Attempts to Revive a Chinese Sense of Identity Through Combating “Cultural Taiwanese Independence”?

BUT IN REVIEWING the transformations in Taiwanese identity across the last two decades, with the current shift towards an exclusivist sense of Taiwanese identity, this comes after a surge in the assertion of Taiwanese identity in the 1990s and 2000s. Previously, the pan-Blue camp attempted to assert the identity of the “New Taiwanese”, which was simultaneously Taiwanese and Chinese.

We can view the “New Taiwanese” identity, then, as something put forward by the pan-Blue camp as a tactical retreat in some sense.

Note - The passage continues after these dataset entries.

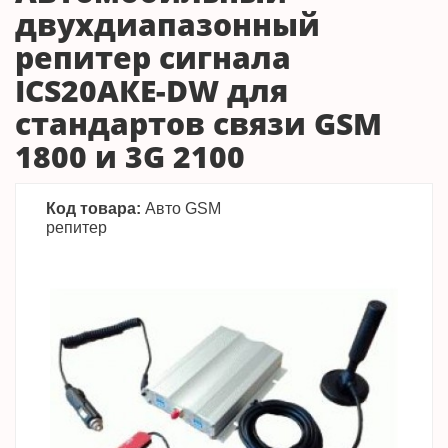
двухдиапазонный
репитер сигнала
ICS20АКЕ-DW для
стандартов связи GSM
1800 и 3G 2100
Код товара:
Авто GSM
репитер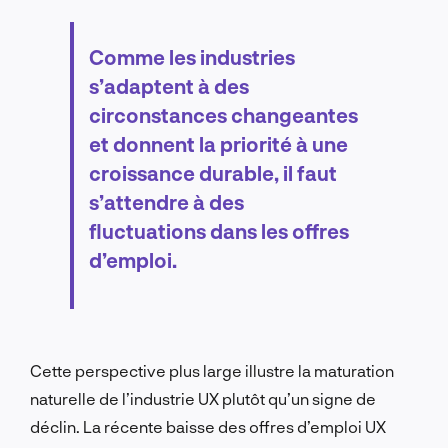
Comme les industries
s’adaptent à des
circonstances changeantes
et donnent la priorité à une
croissance durable, il faut
s’attendre à des
fluctuations dans les offres
d’emploi.
Cette perspective plus large illustre la maturation
naturelle de l’industrie UX plutôt qu’un signe de
déclin.
La récente baisse des offres d’emploi UX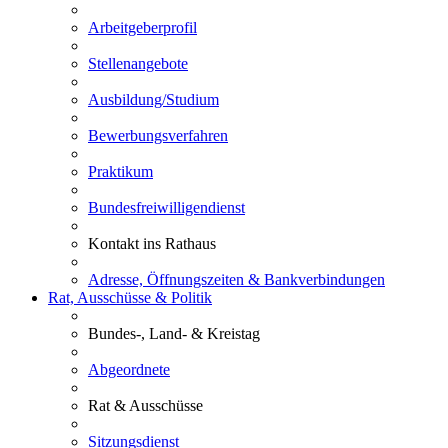
Arbeitgeberprofil
Stellenangebote
Ausbildung/Studium
Bewerbungsverfahren
Praktikum
Bundesfreiwilligendienst
Kontakt ins Rathaus
Adresse, Öffnungszeiten & Bankverbindungen
Rat, Ausschüsse & Politik
Bundes-, Land- & Kreistag
Abgeordnete
Rat & Ausschüsse
Sitzungsdienst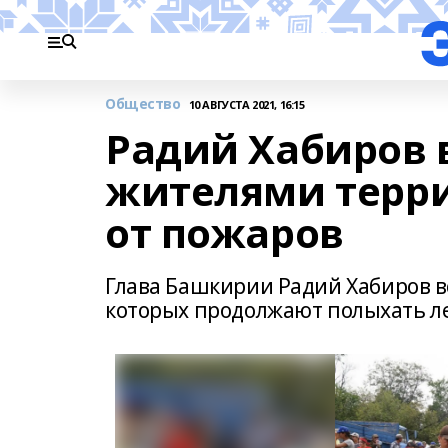
Общество
10 АВГУСТА 2021, 16:15
Радий Хабиров 
жителями терри
от пожаров
Глава Башкирии Радий Хабиров в
которых продолжают полыхать л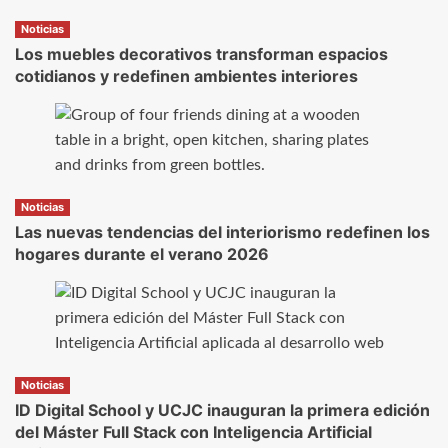
Noticias
Los muebles decorativos transforman espacios
cotidianos y redefinen ambientes interiores
Noticias
Las nuevas tendencias del interiorismo redefinen los
hogares durante el verano 2026
Noticias
ID Digital School y UCJC inauguran la primera edición
del Máster Full Stack con Inteligencia Artificial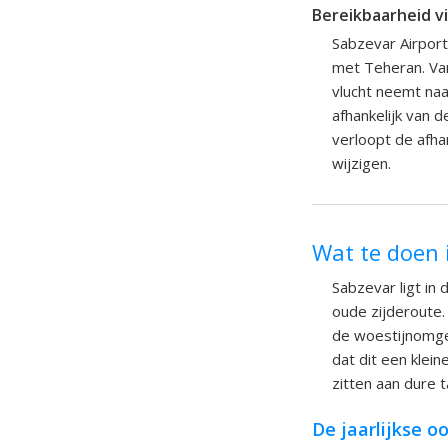
Bereikbaarheid vi
Sabzevar Airport
met Teheran. Van
vlucht neemt naa
afhankelijk van d
verloopt de afha
wijzigen.
Wat te doen 
Sabzevar ligt in
oude zijderoute.
de woestijnomgev
dat dit een klei
zitten aan dure t
De jaarlijkse o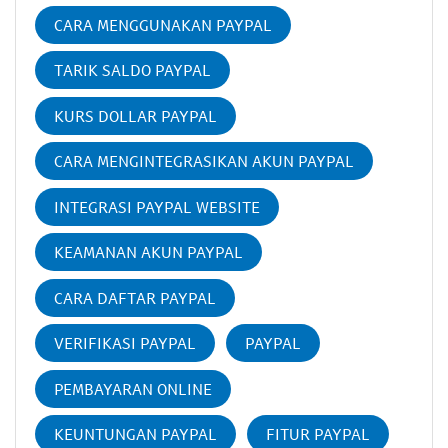
CARA MENGGUNAKAN PAYPAL
TARIK SALDO PAYPAL
KURS DOLLAR PAYPAL
CARA MENGINTEGRASIKAN AKUN PAYPAL
INTEGRASI PAYPAL WEBSITE
KEAMANAN AKUN PAYPAL
CARA DAFTAR PAYPAL
VERIFIKASI PAYPAL
PAYPAL
PEMBAYARAN ONLINE
KEUNTUNGAN PAYPAL
FITUR PAYPAL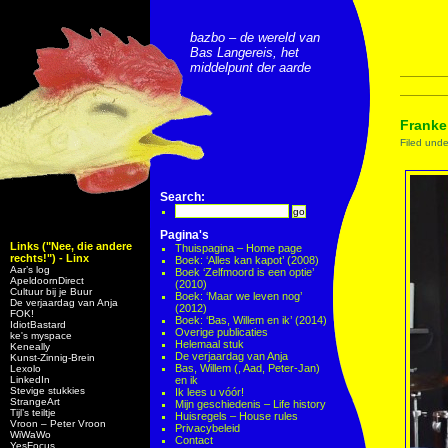
bazbo – de wereld van
Bas Langereis, het
middelpunt der aarde
Franke
Filed und
Search:
Pagina's
Links ("Nee, die andere
Thuispagina – Home page
rechts!") - Linx
Boek: ‘Alles kan kapot’ (2008)
Aar’s log
Boek ‘Zelfmoord is een optie’
ApeldoornDirect
(2010)
Cultuur bij je Buur
Boek: ‘Maar we leven nog’
De verjaardag van Anja
(2012)
FOK!
Boek: ‘Bas, Willem en ik’ (2014)
IdiotBastard
Overige publicaties
ke's myspace
Helemaal stuk
Keneally
De verjaardag van Anja
Kunst-Zinnig-Brein
Bas, Willem (, Aad, Peter-Jan)
Lexolo
LinkedIn
en ik
Stevige stukkies
Ik lees u vóór!
StrangeArt
Mijn geschiedenis – Life history
Tijl’s teiltje
Huisregels – House rules
Vroon – Peter Vroon
Privacybeleid
WiWaWo
Contact
YesFocus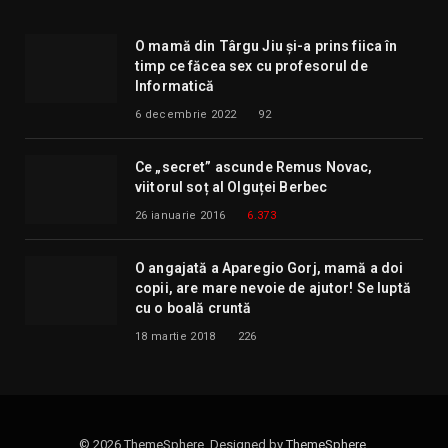
O mamă din Târgu Jiu și-a prins fiica în
timp ce făcea sex cu profesorul de
Informatică
6 decembrie 2022
92
Ce „secret” ascunde Remus Novac,
viitorul soț al Olguței Berbec
26 ianuarie 2016
6.373
O angajată a Aparegio Gorj, mamă a doi
copii, are mare nevoie de ajutor! Se luptă
cu o boală cruntă
18 martie 2018
226
© 2026 ThemeSphere. Designed by
ThemeSphere
.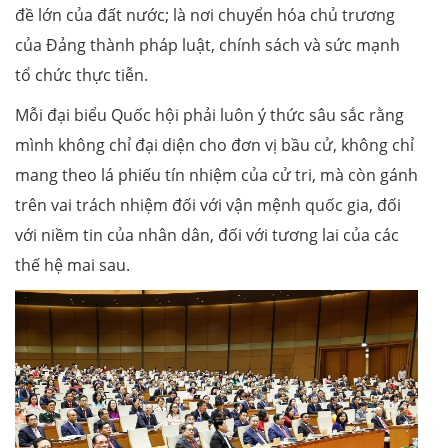
đề lớn của đất nước; là nơi chuyển hóa chủ trương
của Đảng thành pháp luật, chính sách và sức mạnh
tổ chức thực tiễn.
Mỗi đại biểu Quốc hội phải luôn ý thức sâu sắc rằng
mình không chỉ đại diện cho đơn vị bầu cử, không chỉ
mang theo lá phiếu tín nhiệm của cử tri, mà còn gánh
trên vai trách nhiệm đối với vận mệnh quốc gia, đối
với niềm tin của nhân dân, đối với tương lai của các
thế hệ mai sau.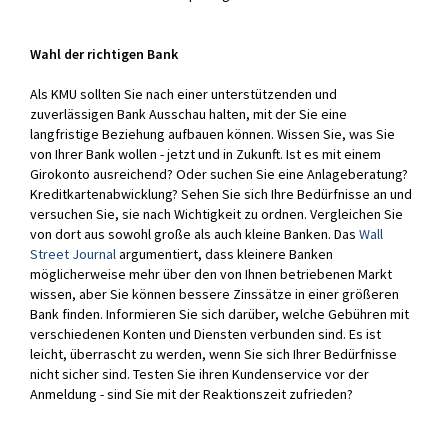
Wahl der richtigen Bank
Als KMU sollten Sie nach einer unterstützenden und
zuverlässigen Bank Ausschau halten, mit der Sie eine
langfristige Beziehung aufbauen können. Wissen Sie, was Sie
von Ihrer Bank wollen - jetzt und in Zukunft. Ist es mit einem
Girokonto ausreichend? Oder suchen Sie eine Anlageberatung?
Kreditkartenabwicklung? Sehen Sie sich Ihre Bedürfnisse an und
versuchen Sie, sie nach Wichtigkeit zu ordnen. Vergleichen Sie
von dort aus sowohl große als auch kleine Banken. Das
Wall
Street Journal
argumentiert, dass kleinere Banken
möglicherweise mehr über den von Ihnen betriebenen Markt
wissen, aber Sie können bessere Zinssätze in einer größeren
Bank finden. Informieren Sie sich darüber, welche Gebühren mit
verschiedenen Konten und Diensten verbunden sind. Es ist
leicht, überrascht zu werden, wenn Sie sich Ihrer Bedürfnisse
nicht sicher sind. Testen Sie ihren Kundenservice vor der
Anmeldung - sind Sie mit der Reaktionszeit zufrieden?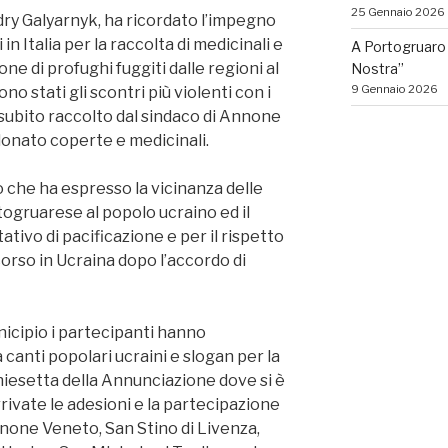
25 Gennaio 2026
dry Galyarnyk, ha ricordato l’impegno
in Italia per la raccolta di medicinali e
A Portogruaro 
one di profughi fuggiti dalle regioni al
Nostra”
9 Gennaio 2026
no stati gli scontri più violenti con i
o subito raccolto dal sindaco di Annone
donato coperte e medicinali.
 che ha espresso la vicinanza delle
togruarese al popolo ucraino ed il
ativo di pacificazione e per il rispetto
corso in Ucraina dopo l’accordo di
nicipio i partecipanti hanno
 canti popolari ucraini e slogan per la
hiesetta della Annunciazione dove si è
rrivate le adesioni e la partecipazione
none Veneto, San Stino di Livenza,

With the surge in the assertion of Taiwanese identity in the 1990s and 2000s, the pan-Blue camp was forced to concede and acknowledge that the party’s identity had a foot in Taiwan and not only in China—this being a product of previous cultural struggles between the pan-Blue and pan-Green political camps. Yet, we might note that despite the current shift towards an exclusivist sense of identity in which young people and other members of society would almost never claim to be simultaneously Taiwanese and Chinese but only Taiwanese—but few would deny that Chinese cultural influence has been a major one on Taiwanese identity or deny that China had any influence in Taiwanese identity. Thus, inveighing against the specter of “cultural Taiwanese independence” is already to miss something integral about Taiwanese identity in the present regarding how a non-Chinese, Taiwanese sense of identity conceives of its relation to China.

PhotoCreditWikiCommonsKMT chairwoman Hung Hsiu-Chu. Photo credit: WikiCommons

Thus, the notion of claiming to be simultaneously Taiwanese and Chinese has become a conservative claim, firmly within the discourse of pan-Blue camp. This is in part why the notion is no longer effective and why this no longer has traction within the party itself. However, seeing as this claim was only made because of a retreat in stances by the pan-Blue camp, we might note that the pan-Blue sense of identity generally still takes it for granted that the Taiwanese identity is reducible to the Chinese identity, Taiwanese identity being a subset of what consist of Chinese identity—even if this sometimes goes with the claim that Taiwan has preserved the quintessential national essence of China in a way that China has not, because of China becoming ruled by godless communists, destroying thousands of years of history through the Cultural Revolution or what have you.

And further flexibility on the matter of identity seems unlikely at this point when the KMT is currently led by pro-unification diehards as Hung Hsiu-Chu. With the KMT leadership currently seeing its defeat to the DPP as a result of the party having lost sight of party fundamentals and only having return to such fundamentals in order to rise again, the KMT then sees its current task in the cultural sphere as to deconstruct Taiwanese identity—to combat the DPP’s efforts at “desinicization” and to demonstrate the essential link between Taiwanese and Chinese culture or, perhaps more to the point, to demonstrate the reducibility of the former to the latter. Then, it assumes that it will by matter of course, regain the youth support it has lost—a rather idealist notion, if there ever was one. Nonetheless, the whole notion of a return to KMT party fundamentals as Sun Yat-Sen’s Three Principles of the People as rejuvenating the party has been quite voluntarist in nature from the beginning.

But this would just be part of the broader process of the KMT further burying itself in a hole politically, seeing as this comes out of a near total failure to read the cultural zeitgeist of present Taiwanese society. So, then, will the marginalization of the KMT only continue where the cultural front is considered.